Svensk Bokhandel, the Swedish publishing industry journal that broke the story about Storytel’s two tier royalties – one level for Bonnier, another for everyone else – carries a response from Storytel CEO Jonas Tellander today.

I want to be transparent and answer any questions I can answer. The last thing I want to be is a liar.

Revealing Storytel has been contracting with Bonnier since 2009, Tellander explained that Storytel and Bonnier are especially important to one another and that the early agreement with Bonnier was largely on Bonnier’s terms, but that with strength from growth Storytel has been able to stand its ground a little, but still treats Bonnier as a special case.

Tellander confirmed Bonnier was the only publisher to have a fixed remuneration package, but invoked privacy issues to avoid elaborating further.

Svensk Bokhandel put to Tellander the revelations in the original exposé that Bonnier was paid over 40 kronor per unit – double that of other publishers –

Storytel’s royalty model “rigged and manipulated.” Storm brews over Storytel’s privileged agreement with Bonnier


but again Tellander invoked the confidentiality clause to avoid comment.
On the topic of publisher anger over the two-tier royalties Tellander said (approximate translation, not exact words),

I can absolutely understand that. But we are in an industry that has had the same business model for hundreds of years, where publishers and writers were remunerated per sold book. Now suddenly we enter a new era of competing for people’s time. It is this change we are trying to drive.

We are talking about hundreds of publishers who all understand our argument that revenue share is the right way to go when competing for people’s time and having a fixed monthly subscription fee.
Tellander offered a spirited defence of the revenue share model.

I understand the concern that exists. When you see the average price of a book disappears (replaced by a set monthly subscription rate), you think “where is my revenue going?”
But I am disappointed that the debate is so much about the increase in volume (of books read or listened to) while not seeing the immediate connection of the money from the monthly fee, which goes directly to publishers and writers and enables more people to write books.
Then we have another component – one that’s very exciting – and it’s all the reading years. We have dramatists and other performers who are on stage in the evenings and in the days are in the studio and are reading audio books. It contributes to cultural work in the country. 2,000 books a year. We talk about at least 50 million kronor ($5.5 million). This has been forgotten in the debate.

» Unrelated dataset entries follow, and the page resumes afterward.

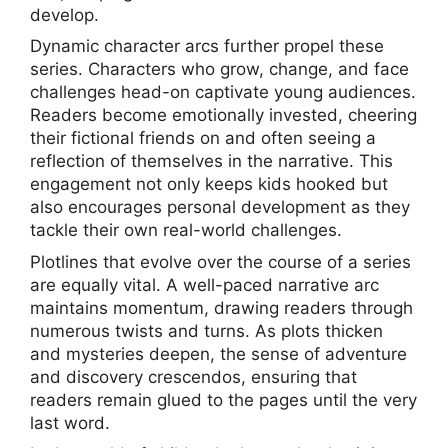
develop.
Dynamic character arcs further propel these
series. Characters who grow, change, and face
challenges head-on captivate young audiences.
Readers become emotionally invested, cheering
their fictional friends on and often seeing a
reflection of themselves in the narrative. This
engagement not only keeps kids hooked but
also encourages personal development as they
tackle their own real-world challenges.
Plotlines that evolve over the course of a series
are equally vital. A well-paced narrative arc
maintains momentum, drawing readers through
numerous twists and turns. As plots thicken
and mysteries deepen, the sense of adventure
and discovery crescendos, ensuring that
readers remain glued to the pages until the very
last word.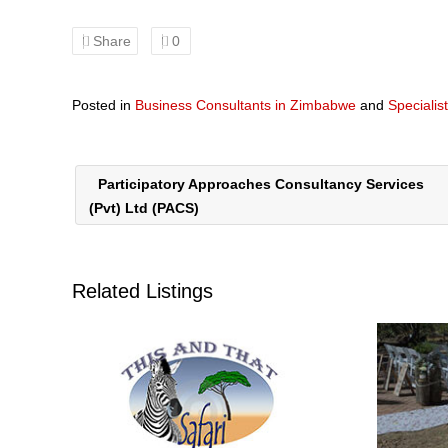
Share
0
Posted in
Business Consultants in Zimbabwe
and
Specialis
Participatory Approaches Consultancy Services
(Pvt) Ltd (PACS)
Related Listings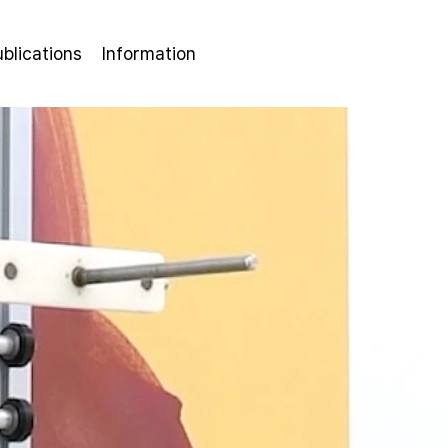
ublications
Information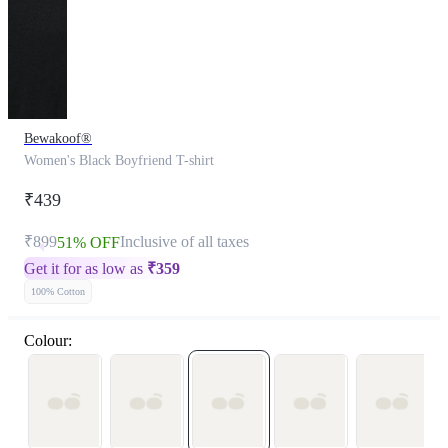
Bewakoof®
Women's Black Boyfriend T-shirt
₹439
₹899
Inclusive of all taxes
51% OFF
Get it for as low as
₹
359
100% Cotton
Colour: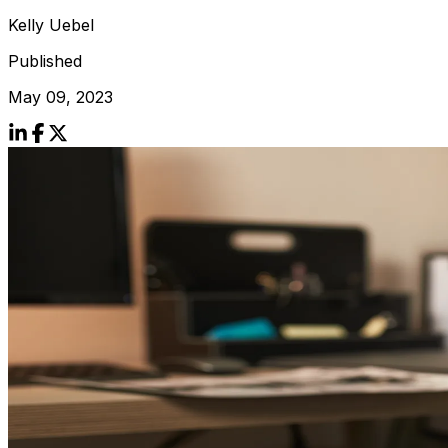
Kelly Uebel
Published
May 09, 2023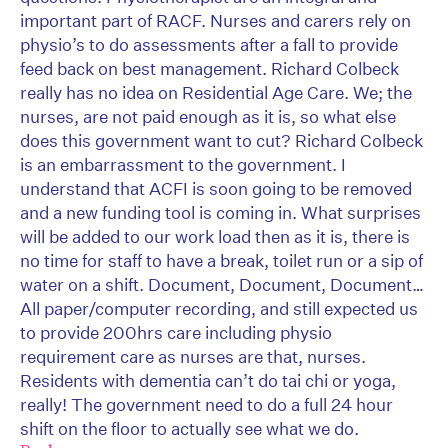
important part of RACF. Nurses and carers rely on
physio’s to do assessments after a fall to provide
feed back on best management. Richard Colbeck
really has no idea on Residential Age Care. We; the
nurses, are not paid enough as it is, so what else
does this government want to cut? Richard Colbeck
is an embarrassment to the government. I
understand that ACFI is soon going to be removed
and a new funding tool is coming in. What surprises
will be added to our work load then as it is, there is
no time for staff to have a break, toilet run or a sip of
water on a shift. Document, Document, Document…
All paper/computer recording, and still expected us
to provide 200hrs care including physio
requirement care as nurses are that, nurses.
Residents with dementia can’t do tai chi or yoga,
really! The government need to do a full 24 hour
shift on the floor to actually see what we do.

Then came the thorny question of “the pot,” the well of money that is paid in by consumers each month and then divided up between publishers based on the number of books listened to.
At least, that is the current model, for publishers other than Bonnier. As this year ends so the model will change, and in 2019 publishers will get a payout based on the number of minutes a given book is listened to.

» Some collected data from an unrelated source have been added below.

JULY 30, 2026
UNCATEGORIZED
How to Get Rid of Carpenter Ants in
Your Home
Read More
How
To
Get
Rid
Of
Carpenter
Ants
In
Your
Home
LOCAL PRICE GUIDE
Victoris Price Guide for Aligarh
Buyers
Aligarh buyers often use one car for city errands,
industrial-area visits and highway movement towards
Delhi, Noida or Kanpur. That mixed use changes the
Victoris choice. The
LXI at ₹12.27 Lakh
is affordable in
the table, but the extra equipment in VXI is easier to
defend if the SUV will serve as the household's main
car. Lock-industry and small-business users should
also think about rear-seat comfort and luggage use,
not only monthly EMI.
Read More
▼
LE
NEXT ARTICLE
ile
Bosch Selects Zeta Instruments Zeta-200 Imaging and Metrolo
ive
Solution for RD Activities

It will be fairer. Longer books that cost more to produce will get a bigger payout.

But Bonnier, Tellander confirmed, will not be subject to the new rules, any more than they are the current rules.
At which point the details become unclear. Tellander says Bonnier payouts will not be taken from the pot, but it is not clear where they will be taken from in that case, given the pot comprises all the subscription revenue after costs.
Tellander was at pains to stress Storytel’s marketing and other overhead costs are not taken from the pot, but confirmed Storytel’s own audio-productions earn from the pot on the revenue share model.
Inevitably it has been suggested (no different from Amazon) that Storytel gives its own products an unfair advantage on its own sites.
While not denying own-brand content may get advantaged sometimes, Tellander argued,

I think we are very fair and unlike the established practices in the bookstores, we do not work with paid campaigns. If you have an agreement with us and work hard, you have a good opportunity to reach out in a good shop window.

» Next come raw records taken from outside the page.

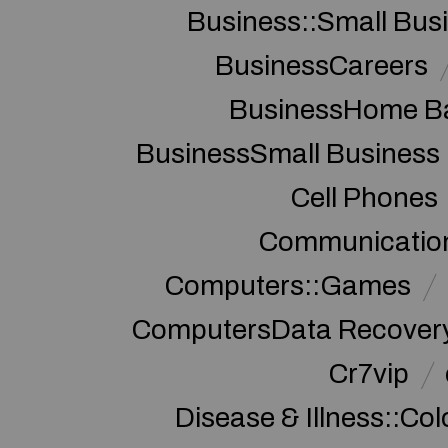
Business::Small Bus
BusinessCareers
BusinessHome Ba
BusinessSmall Business
Cell Phones
Communication
Computers::Games
ComputersData Recover
Cr7vip
Disease & Illness::Co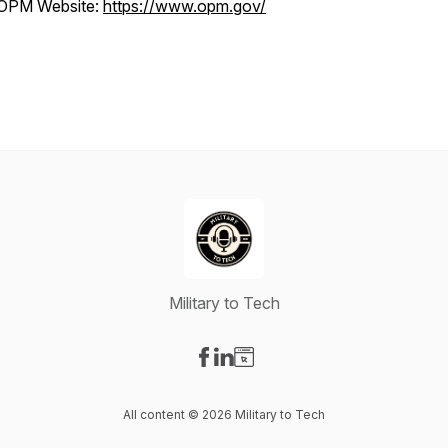
OPM Website:
https://www.opm.gov/
Military to Tech
Visit our Facebook page
Visit our LinkedIn page
Visit our Website page
All content © 2026 Military to Tech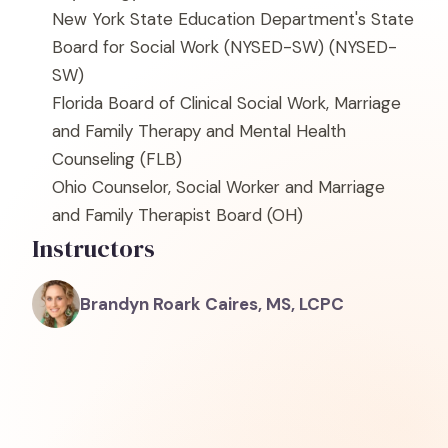
New York State Education Department's State
Board for Social Work (NYSED-SW)
(NYSED-
SW)
Florida Board of Clinical Social Work, Marriage
and Family Therapy and Mental Health
Counseling
(FLB)
Ohio Counselor, Social Worker and Marriage
and Family Therapist Board
(OH)
Instructors
Brandyn Roark Caires, MS, LCPC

Asked about the future Tellander stressed he hoped the revenue share model would eventually apply to all parties, including Bonnier.
Svensk Bokhandel asked the Storytel CEO about royalty cuts.
Tellander said the subscription price had remained unchanged but at the same time the average hours listen to per subscriber each month had risen by 50%, from 20 hours to 30 hours a month (in Sweden – world average still 20).
At the same time the average length of a book has shortened, from 11.5 hours to 7 hours, thanks largely to an influx of children’s titles. Other factors included publishers gaming the system by breaking up longer books into multiple smaller books. A 20 hour book gets a one book payout. The same book cut into four 5 hour books gets four payouts.
Tellander said the new model, whereby publishers will be remunerated by the second, had been warmly welcomed, albeit so far by just a handful of customers..
Tellander has not ruled out a floor and ceiling on payouts.